R OSTAM AND T AHMINA spoke seldom, and only under the eyes of her parents, but still it was enough. She came to love him, not only for the divine farr he possessed in such great measure, but also for his courage and his honor. And he came to love her, not only for her beauty, but also for her spirit, which was not meek, and for her merry heart.
    Thus came the night that Tahmina sent her maid to Rostam, to bring him in secret to her room, and they joined together and brought each other joy. As the dawn was breaking Rostam rose and dressed. Then he returned to the bed where Tahmina watched him, and knelt before her.
    “You are the most wonderful and precious of women,” he told her, “tender as the spring, bright as Azura’s sun. I will never love another woman as I love you. If our negotiations go well, if peace can be made between your father and my gahn, I will seek your father’s consent to our marriage.
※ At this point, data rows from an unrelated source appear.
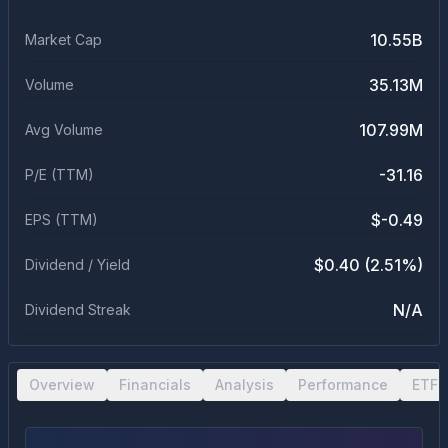
10.55B
Market Cap
35.13M
Volume
107.99M
Avg Volume
-31.16
P/E (TTM)
$-0.49
EPS (TTM)
$0.40 (2.51%)
Dividend / Yield
N/A
Dividend Streak
Overview
Financials
Analysis
Performance
ETF 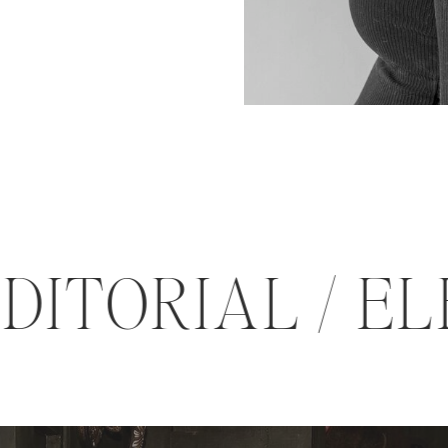
 EDITORIAL /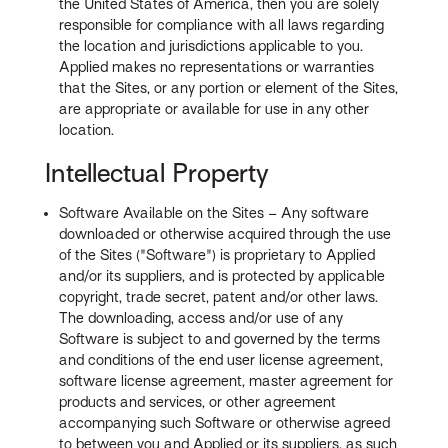
the United States of America, then you are solely
responsible for compliance with all laws regarding
the location and jurisdictions applicable to you.
Applied makes no representations or warranties
that the Sites, or any portion or element of the Sites,
are appropriate or available for use in any other
location.
Intellectual Property
Software Available on the Sites – Any software
downloaded or otherwise acquired through the use
of the Sites ("Software") is proprietary to Applied
and/or its suppliers, and is protected by applicable
copyright, trade secret, patent and/or other laws.
The downloading, access and/or use of any
Software is subject to and governed by the terms
and conditions of the end user license agreement,
software license agreement, master agreement for
products and services, or other agreement
accompanying such Software or otherwise agreed
to between you and Applied or its suppliers, as such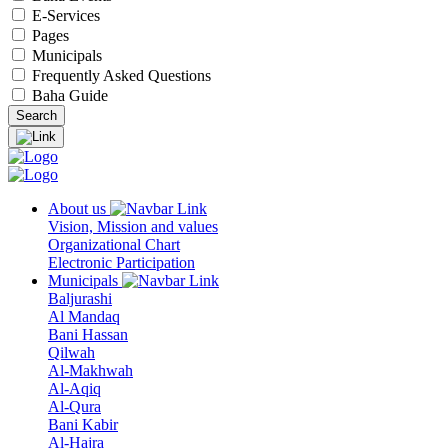
E-Services
Pages
Municipals
Frequently Asked Questions
Baha Guide
About us
Vision, Mission and values
Organizational Chart
Electronic Participation
Municipals
Baljurashi
Al Mandaq
Bani Hassan
Qilwah
Al-Makhwah
Al-Aqiq
Al-Qura
Bani Kabir
Al-Hajra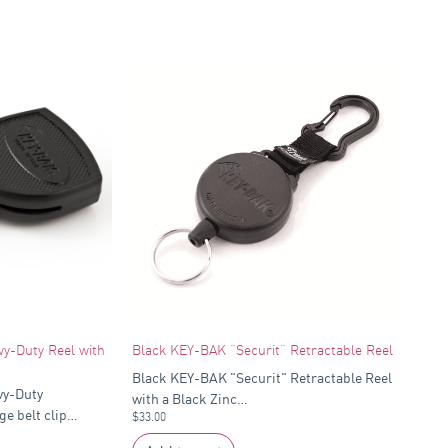
y-Duty Reel with
Black KEY-BAK “Securit” Retractable Reel
Black KEY-BAK "Securit" Retractable Reel
vy-Duty
with a Black Zinc…
ge belt clip…
$
33.00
If that is your wish.”
    Tahmina sat up, more glorious wearing nothing but the beauty Azura gave her than in gold and jewels, and she took him in her arms.
    “I will never love another man as I love you,” she said. “And it will be a great honor to be your wife, though the greatest honor is to hold your heart.”
    So their troth was plighted, and Rostam gave Tahmina the gold amulet he wore about his neck, which had belonged to his father, in token of their pledge.

Chapter Seven
Soraya
    O NLY THREE DAYS LATER , despite all Soraya’s attempts to slow their journey, they reached the parting of the ways.
    It had rained the night before, long and cold, though it was early for that kind of rain. The oiled silk of the pavilions and the braziers had kept them dry and almost warm. But the morning was cool and cloudy, and the Trade Road was a sea of mud. Her father had finally lost patience with it, and the party had climbed the low cliffs at the first path they found. They’d ridden over the grasslands till they reached this small, muddy trail that meandered over the plains toward the mountains, just visible in the distance.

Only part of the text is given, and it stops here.